RECORDS FOR PROCESSING below:

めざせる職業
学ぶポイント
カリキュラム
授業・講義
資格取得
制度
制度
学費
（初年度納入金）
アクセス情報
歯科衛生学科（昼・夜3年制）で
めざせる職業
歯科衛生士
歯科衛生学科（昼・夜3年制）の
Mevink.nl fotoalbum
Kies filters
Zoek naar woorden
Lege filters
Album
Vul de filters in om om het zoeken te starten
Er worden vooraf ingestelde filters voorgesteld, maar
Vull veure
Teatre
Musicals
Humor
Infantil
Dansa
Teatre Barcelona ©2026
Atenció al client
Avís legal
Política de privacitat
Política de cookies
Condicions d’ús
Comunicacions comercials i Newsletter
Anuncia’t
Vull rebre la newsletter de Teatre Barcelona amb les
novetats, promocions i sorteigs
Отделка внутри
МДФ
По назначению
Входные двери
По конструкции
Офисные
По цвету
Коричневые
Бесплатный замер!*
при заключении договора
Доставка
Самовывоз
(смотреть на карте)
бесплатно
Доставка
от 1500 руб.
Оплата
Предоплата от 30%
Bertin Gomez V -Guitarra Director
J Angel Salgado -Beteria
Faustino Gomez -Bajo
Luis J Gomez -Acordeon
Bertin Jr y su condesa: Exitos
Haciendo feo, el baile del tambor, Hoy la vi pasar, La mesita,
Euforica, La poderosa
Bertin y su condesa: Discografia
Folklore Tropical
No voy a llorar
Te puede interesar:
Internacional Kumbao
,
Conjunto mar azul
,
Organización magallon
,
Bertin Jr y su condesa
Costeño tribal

End of RECORDS FOR PROCESSING.

YOUR INSTRUCTIONS
What is the number of lines in the data that include "condesa"? Respond with that number and no other text.

SOLUTION FOR THIS TASK
3